◆ What this task involves
Write the listing below out again word for word, without a single picture.

◆ Dataset content
◆ ◆ ◆ ◆ ◆ ◆ ◆

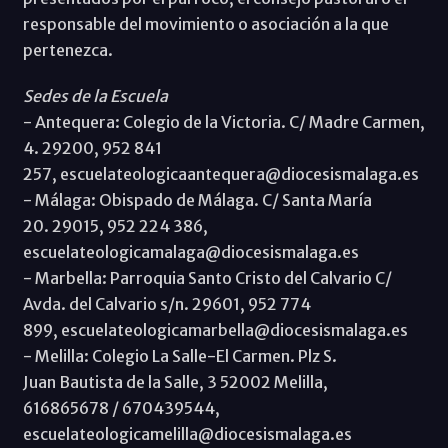
responsable del movimiento o asociación a la que
pertenezca.
Sedes de la Escuela
- Antequera: Colegio de la Victoria. C/ Madre Carmen,
4. 29200, 952 841
257, escuelateologicaantequera@diocesismalaga.es
- Málaga: Obispado de Málaga. C/ Santa María
20. 29015, 952 224 386,
escuelateologicamalaga@diocesismalaga.es
- Marbella: Parroquia Santo Cristo del Calvario C/
Avda. del Calvario s/n. 29601, 952 774
899, escuelateologicamarbella@diocesismalaga.es
- Melilla: Colegio La Salle-El Carmen. Plz S.
Juan Bautista de la Salle, 3 52002 Melilla,
616865678 / 670439544,
escuelateologicamelilla@diocesismalaga.es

◆ ◆ ◆ ◆ ◆ ◆ ◆

◆ Your response
responsable del movimiento o asociación a la que
pertenezca.
Sedes de la Escuela
- Antequera: Colegio de la Victoria. C/ Madre Carmen,
4. 29200, 952 841
257, escuelateologicaantequera@diocesismalaga.es
- Málaga: Obispado de Málaga. C/ Santa María
20. 29015, 952 224 386,
escuelateologicamalaga@diocesismalaga.es
- Marbella: Parroquia Santo Cristo del Calvario C/
Avda. del Calvario s/n. 29601, 952 774
899, escuelateologicamarbella@diocesismalaga.es
- Melilla: Colegio La Salle-El Carmen. Plz S.
Juan Bautista de la Salle, 3 52002 Melilla,
616865678 / 670439544,
escuelateologicamelilla@diocesismalaga.es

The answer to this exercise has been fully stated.